Please give back only the lines below from the one containing "South Ossetian judoka Alana Alborova won the" to the one containing "gaps, or inadequate", each repeated word for word, both ends included.

(Stored dataset items)
+++

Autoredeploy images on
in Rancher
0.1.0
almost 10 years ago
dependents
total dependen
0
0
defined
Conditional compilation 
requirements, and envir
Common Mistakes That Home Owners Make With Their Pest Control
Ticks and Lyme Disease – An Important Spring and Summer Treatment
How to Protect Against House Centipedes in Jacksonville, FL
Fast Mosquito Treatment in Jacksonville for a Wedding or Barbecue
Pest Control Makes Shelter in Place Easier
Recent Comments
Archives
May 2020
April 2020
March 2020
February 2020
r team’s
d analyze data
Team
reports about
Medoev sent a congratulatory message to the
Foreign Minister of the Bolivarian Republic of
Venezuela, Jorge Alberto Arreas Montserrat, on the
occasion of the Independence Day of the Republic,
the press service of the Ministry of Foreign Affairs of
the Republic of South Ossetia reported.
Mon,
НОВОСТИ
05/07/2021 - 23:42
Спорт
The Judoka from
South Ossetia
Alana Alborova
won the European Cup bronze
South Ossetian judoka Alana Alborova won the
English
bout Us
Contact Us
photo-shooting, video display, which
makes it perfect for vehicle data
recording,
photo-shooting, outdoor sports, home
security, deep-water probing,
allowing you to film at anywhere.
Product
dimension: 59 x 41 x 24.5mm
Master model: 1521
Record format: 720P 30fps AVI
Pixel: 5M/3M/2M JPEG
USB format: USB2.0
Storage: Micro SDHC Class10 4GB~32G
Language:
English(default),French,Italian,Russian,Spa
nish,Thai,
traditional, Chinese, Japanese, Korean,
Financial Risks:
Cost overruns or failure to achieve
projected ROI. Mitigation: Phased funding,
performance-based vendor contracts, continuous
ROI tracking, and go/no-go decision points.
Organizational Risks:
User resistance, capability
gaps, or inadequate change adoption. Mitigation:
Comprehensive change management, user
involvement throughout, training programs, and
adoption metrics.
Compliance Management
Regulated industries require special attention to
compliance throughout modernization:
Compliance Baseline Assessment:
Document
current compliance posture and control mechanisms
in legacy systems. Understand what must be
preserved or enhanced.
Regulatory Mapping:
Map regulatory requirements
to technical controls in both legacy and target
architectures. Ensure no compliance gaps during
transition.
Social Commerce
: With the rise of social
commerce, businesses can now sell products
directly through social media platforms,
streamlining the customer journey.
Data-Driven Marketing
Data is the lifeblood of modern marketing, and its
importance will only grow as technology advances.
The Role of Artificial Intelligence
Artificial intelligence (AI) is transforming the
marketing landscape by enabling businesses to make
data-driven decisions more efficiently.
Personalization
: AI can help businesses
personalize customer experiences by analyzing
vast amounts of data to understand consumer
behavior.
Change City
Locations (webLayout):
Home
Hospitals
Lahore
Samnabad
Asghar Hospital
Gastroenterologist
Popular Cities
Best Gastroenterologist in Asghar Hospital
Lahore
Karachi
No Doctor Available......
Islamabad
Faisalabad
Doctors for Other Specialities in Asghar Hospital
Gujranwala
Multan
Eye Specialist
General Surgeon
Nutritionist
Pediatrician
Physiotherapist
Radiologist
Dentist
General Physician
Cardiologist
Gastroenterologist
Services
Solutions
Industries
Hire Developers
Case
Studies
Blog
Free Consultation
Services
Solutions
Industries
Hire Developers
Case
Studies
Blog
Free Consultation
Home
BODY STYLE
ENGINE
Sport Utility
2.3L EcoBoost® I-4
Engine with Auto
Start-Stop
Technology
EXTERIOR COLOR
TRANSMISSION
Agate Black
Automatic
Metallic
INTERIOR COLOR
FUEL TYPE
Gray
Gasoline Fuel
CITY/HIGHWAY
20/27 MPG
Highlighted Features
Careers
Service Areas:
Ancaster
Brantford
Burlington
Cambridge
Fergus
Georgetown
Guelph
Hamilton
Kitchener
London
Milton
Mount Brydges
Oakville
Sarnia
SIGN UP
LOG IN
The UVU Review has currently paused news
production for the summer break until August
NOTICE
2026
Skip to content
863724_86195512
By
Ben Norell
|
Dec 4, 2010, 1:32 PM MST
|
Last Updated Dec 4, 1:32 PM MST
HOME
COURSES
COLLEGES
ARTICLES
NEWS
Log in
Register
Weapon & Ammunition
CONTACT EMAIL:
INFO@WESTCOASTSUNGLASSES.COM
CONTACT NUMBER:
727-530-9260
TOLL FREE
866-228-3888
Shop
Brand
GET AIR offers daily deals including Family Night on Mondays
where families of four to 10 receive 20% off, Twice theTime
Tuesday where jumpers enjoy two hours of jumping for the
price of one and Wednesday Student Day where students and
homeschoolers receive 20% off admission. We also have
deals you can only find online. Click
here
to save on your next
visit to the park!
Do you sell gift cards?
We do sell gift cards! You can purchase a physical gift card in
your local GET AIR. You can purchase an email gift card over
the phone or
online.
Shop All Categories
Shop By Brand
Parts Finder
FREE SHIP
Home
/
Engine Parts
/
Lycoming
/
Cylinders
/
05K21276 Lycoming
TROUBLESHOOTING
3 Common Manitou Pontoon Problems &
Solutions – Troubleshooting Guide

+++

- _Output of the exercise_
South Ossetian judoka Alana Alborova won the
English
bout Us
Contact Us
photo-shooting, video display, which
makes it perfect for vehicle data
recording,
photo-shooting, outdoor sports, home
security, deep-water probing,
allowing you to film at anywhere.
Product
dimension: 59 x 41 x 24.5mm
Master model: 1521
Record format: 720P 30fps AVI
Pixel: 5M/3M/2M JPEG
USB format: USB2.0
Storage: Micro SDHC Class10 4GB~32G
Language:
English(default),French,Italian,Russian,Spa
nish,Thai,
traditional, Chinese, Japanese, Korean,
Financial Risks:
Cost overruns or failure to achieve
projected ROI. Mitigation: Phased funding,
performance-based vendor contracts, continuous
ROI tracking, and go/no-go decision points.
Organizational Risks:
User resistance, capability
gaps, or inadequate change adoption. Mitigation:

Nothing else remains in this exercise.